* _What is required_: Read through the lines below and copy the ones holding the string "Settings".

Document structure recognition data:
=== Begin Enclosure ===

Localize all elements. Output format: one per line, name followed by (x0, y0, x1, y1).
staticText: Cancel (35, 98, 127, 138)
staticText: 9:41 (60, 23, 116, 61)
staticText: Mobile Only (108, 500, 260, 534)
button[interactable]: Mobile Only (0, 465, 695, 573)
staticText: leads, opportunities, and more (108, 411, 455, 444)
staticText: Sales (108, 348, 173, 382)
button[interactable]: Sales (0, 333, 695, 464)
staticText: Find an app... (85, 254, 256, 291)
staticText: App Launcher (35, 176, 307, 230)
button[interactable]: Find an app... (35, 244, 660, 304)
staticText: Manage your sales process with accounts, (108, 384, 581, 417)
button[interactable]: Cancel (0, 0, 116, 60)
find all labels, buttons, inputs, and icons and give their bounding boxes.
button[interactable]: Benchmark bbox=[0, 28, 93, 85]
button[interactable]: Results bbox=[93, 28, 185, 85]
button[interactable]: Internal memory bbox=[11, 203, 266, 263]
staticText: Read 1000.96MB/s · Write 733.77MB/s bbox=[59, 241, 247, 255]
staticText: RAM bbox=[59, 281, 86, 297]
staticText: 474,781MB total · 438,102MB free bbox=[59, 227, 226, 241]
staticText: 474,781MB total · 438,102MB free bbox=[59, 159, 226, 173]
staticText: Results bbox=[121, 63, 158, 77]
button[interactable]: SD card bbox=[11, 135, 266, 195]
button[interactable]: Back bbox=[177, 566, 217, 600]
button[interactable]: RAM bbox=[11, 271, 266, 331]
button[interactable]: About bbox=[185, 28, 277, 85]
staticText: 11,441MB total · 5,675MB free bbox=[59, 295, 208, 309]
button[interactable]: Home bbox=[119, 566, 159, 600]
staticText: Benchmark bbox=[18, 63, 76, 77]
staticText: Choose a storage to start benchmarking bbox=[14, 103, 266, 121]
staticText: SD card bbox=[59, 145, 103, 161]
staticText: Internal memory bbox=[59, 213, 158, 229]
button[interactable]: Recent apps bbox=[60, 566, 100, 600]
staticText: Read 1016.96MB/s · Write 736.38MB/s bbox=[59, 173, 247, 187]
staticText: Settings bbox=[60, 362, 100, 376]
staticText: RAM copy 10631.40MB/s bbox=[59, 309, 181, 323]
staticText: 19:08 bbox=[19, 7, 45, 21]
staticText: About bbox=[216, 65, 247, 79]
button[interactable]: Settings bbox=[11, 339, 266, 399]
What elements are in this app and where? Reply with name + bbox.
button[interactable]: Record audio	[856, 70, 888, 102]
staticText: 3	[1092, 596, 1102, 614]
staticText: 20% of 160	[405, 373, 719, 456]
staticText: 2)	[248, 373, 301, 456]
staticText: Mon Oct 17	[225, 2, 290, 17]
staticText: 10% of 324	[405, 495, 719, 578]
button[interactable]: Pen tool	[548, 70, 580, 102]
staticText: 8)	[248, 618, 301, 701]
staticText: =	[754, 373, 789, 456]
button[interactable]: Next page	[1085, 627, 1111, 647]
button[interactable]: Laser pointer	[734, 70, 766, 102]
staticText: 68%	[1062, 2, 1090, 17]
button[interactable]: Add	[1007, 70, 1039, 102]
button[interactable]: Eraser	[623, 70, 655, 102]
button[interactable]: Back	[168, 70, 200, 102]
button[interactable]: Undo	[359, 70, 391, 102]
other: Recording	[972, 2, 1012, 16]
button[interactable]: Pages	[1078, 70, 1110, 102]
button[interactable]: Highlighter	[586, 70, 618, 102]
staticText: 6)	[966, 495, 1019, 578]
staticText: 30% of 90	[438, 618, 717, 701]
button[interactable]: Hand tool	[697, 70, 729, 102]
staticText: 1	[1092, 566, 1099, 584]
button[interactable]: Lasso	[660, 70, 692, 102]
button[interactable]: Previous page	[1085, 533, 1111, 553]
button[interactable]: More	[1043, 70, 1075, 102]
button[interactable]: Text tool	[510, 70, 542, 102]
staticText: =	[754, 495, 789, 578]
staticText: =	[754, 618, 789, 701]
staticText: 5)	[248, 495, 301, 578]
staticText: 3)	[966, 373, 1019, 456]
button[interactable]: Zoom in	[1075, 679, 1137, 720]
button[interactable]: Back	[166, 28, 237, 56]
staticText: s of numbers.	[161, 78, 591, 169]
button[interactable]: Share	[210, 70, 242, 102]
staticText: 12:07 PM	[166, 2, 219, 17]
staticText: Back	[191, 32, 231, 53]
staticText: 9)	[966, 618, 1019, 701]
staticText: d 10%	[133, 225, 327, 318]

=== End Enclosure ===

* _Solution to this problem_:
staticText: Settings bbox=[60, 362, 100, 376]
button[interactable]: Settings bbox=[11, 339, 266, 399]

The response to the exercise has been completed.